Ok- so not an oddity- but pretty dumb:

COLONIE - In need of a ride to court, an Albany woman and two friends allegedly took a stolen car.

Colonie police received a call at 5:14 p.m. Wednesday from officers in Albany. A stolen car with an OnStar global positioning system indicated that the car was in Colonie at 243 Wolf Road. A short time later, it had been moved to 312 Wolf Road, the address of the town's Public Safety Center.

Police found the unoccupied car in their parking lot and arrested three suspects. One of those arrested, Pamela D. Copes, 33, of Albany, had a court appearance in Colonie Justice Court for two previous arrests.

The car is a white 2007 Chevrolet Impala four-door sedan valued at $12,325. The car was reported stolen from 427 Second Ave., Albany, at 6:52 a.m. Wednesday.

Copes is charged with criminal possession of stolen property in the third degree, a felony.

Copes was in court answering charges from an incident on March 28 that include unlawfully fleeing a police officer in the third degree, reckless driving and aggravated unlicensed operation of a motor vehicle in the third degree, all misdemeanors. She also was charged with unlawful possession of marijuana, a violation. Copes also faced charges filed Feb. 19 of petit larceny and endangering the welfare of a child, both misdemeanors.

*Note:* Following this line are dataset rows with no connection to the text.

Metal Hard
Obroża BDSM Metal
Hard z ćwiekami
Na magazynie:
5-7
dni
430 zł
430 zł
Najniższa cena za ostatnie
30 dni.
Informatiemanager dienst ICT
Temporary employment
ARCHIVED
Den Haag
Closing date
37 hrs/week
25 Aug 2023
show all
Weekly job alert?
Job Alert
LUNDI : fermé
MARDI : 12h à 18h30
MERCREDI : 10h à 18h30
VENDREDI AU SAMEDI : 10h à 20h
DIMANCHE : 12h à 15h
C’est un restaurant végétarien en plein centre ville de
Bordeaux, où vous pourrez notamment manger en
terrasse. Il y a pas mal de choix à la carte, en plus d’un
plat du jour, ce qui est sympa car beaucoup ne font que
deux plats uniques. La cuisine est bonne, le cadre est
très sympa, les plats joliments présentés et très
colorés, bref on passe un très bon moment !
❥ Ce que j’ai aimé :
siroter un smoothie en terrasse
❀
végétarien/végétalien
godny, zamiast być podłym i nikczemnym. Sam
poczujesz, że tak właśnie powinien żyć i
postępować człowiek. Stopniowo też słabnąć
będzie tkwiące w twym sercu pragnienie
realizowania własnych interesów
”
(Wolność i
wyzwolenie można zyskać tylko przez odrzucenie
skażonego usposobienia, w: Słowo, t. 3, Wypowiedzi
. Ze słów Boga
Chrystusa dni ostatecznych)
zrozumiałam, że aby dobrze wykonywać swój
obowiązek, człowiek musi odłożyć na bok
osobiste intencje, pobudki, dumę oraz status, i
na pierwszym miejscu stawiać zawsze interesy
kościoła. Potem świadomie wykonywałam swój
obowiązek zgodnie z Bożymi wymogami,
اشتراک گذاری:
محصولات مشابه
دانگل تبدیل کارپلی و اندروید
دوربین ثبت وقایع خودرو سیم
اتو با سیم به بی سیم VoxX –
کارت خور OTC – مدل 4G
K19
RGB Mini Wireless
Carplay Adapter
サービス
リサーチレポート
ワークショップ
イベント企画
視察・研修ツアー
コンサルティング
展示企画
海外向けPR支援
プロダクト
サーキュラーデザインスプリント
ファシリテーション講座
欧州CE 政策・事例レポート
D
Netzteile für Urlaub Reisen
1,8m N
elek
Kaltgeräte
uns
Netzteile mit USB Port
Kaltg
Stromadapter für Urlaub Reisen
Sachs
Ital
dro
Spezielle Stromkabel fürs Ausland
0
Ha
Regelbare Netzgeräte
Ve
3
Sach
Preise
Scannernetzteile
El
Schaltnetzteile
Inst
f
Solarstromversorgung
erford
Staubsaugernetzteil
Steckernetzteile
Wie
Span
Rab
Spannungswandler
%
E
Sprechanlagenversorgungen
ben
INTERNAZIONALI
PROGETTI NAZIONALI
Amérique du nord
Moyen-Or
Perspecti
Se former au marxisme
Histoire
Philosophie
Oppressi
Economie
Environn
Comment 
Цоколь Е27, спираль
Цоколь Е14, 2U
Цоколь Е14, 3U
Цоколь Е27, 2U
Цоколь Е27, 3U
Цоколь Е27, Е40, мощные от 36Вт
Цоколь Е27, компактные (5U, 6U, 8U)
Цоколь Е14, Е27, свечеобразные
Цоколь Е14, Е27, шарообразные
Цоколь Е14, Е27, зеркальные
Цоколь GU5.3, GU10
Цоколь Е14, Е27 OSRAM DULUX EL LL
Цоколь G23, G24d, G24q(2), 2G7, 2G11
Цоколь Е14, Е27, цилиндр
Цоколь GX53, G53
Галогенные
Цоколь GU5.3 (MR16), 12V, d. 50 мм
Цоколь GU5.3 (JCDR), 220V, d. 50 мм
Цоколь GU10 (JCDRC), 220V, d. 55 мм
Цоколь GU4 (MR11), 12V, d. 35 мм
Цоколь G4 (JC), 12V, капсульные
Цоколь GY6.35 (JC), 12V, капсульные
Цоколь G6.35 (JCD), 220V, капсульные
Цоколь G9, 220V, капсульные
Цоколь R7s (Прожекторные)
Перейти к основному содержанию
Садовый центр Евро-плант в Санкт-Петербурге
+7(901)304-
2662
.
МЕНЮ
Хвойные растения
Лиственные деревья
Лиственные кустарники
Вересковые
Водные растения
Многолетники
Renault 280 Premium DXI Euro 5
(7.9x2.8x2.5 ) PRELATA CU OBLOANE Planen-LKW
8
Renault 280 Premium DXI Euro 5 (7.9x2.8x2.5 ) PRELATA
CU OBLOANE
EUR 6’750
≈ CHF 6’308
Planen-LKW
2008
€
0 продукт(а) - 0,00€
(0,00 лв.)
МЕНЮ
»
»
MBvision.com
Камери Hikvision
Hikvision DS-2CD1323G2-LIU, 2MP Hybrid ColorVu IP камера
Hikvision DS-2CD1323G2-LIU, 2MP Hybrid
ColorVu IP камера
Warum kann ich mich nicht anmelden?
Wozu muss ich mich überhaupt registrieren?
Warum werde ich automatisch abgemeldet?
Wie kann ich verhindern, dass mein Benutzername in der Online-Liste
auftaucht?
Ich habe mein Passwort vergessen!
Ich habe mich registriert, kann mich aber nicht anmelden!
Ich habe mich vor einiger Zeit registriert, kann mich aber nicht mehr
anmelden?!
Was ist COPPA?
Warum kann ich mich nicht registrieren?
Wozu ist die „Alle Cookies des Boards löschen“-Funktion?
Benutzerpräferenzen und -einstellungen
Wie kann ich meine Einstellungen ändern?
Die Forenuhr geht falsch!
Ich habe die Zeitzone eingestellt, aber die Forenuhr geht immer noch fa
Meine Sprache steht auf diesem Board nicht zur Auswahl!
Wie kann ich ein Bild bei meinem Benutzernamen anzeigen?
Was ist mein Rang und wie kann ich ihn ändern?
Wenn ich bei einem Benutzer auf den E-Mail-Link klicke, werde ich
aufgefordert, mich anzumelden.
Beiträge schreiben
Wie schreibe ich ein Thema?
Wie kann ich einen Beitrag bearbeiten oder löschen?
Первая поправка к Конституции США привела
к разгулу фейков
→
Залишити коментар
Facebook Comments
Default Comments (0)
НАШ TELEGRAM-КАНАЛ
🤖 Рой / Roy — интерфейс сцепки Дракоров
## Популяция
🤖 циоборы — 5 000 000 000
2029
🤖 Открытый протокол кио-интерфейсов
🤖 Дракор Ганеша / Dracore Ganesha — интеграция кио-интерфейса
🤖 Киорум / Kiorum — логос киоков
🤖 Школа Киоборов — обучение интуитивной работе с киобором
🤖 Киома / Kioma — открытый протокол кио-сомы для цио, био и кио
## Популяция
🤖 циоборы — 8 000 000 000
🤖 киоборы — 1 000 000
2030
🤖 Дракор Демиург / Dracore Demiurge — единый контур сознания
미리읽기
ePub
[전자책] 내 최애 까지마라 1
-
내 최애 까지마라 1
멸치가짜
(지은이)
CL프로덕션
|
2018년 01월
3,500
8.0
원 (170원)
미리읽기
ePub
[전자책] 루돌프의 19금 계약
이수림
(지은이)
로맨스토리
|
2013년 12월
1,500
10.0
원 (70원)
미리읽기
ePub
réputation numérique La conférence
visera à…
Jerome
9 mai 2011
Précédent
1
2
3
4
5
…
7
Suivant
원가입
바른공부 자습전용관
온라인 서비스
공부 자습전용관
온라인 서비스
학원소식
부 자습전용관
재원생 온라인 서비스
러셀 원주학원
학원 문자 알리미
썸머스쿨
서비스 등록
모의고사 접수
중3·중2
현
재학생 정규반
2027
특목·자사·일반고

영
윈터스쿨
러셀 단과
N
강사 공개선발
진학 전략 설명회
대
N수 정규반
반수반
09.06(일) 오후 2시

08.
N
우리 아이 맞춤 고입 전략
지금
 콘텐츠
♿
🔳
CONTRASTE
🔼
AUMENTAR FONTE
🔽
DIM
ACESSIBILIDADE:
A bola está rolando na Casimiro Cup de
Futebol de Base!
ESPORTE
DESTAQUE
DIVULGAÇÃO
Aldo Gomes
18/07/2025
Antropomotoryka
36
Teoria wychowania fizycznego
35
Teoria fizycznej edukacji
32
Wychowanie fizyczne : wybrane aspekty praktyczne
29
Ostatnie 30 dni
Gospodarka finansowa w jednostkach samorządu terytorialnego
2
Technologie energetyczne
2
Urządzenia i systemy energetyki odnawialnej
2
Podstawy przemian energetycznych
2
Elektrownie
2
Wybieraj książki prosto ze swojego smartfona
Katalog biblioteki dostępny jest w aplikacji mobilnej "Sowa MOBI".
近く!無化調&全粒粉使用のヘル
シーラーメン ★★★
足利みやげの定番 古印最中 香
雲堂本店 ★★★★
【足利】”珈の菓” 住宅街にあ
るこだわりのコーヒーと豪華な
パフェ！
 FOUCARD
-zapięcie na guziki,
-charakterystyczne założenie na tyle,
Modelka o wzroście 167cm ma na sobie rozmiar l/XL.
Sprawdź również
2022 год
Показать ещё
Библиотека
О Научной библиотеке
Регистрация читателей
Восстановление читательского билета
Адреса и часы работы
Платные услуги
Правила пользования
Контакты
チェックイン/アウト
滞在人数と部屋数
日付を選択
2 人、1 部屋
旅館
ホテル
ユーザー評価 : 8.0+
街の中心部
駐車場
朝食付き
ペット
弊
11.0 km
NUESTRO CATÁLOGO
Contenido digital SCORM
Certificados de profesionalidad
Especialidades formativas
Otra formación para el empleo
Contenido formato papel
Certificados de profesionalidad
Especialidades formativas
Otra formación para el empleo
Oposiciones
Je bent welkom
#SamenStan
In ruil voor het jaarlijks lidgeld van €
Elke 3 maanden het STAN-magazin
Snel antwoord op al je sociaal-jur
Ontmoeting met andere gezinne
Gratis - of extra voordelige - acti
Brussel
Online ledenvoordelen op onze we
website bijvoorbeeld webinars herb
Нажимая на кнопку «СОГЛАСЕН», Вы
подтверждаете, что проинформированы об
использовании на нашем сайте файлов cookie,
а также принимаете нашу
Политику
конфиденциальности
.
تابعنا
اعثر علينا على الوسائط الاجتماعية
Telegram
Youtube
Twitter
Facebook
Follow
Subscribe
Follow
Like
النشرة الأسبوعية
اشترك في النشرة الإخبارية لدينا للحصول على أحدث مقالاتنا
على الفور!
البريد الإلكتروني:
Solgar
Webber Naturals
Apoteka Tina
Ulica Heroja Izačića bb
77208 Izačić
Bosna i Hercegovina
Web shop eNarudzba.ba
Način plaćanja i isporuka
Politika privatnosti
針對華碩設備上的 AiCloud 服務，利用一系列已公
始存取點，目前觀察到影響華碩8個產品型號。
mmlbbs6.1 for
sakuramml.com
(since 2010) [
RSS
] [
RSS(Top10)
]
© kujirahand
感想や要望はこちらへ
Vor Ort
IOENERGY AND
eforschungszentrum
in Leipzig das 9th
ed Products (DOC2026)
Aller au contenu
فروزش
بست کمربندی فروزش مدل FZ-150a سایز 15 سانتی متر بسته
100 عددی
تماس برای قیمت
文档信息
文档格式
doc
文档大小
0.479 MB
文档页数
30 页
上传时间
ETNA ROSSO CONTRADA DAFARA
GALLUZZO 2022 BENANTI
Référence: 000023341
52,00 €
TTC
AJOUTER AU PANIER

The o t h e r two charged in the stolen car case are Michael Oglesby, 45, of Albany and Andrea M. Dixon, 44, of Colonie. Both face a misdemeanor count of third-degree unauthorized use of a motor vehicle.

All three were arraigned in Colonie Town Court. Oglesby was sent to Albany County jail without bail; Copes was sent to the same jail in lieu of $2,500 bail, and Dixon was released on an appearance ticket.

** Article link added by moderator **
http://www.timesunion.com/local/article/Police-Stolen-car-driven-to-court-2274085.php


----------



## CoolDJTV (Jun 28, 2011)

wow


----------



## Vlad (Aug 2, 2005)

All I can say about those three is.............


----------



## Spooky1 (Aug 25, 2008)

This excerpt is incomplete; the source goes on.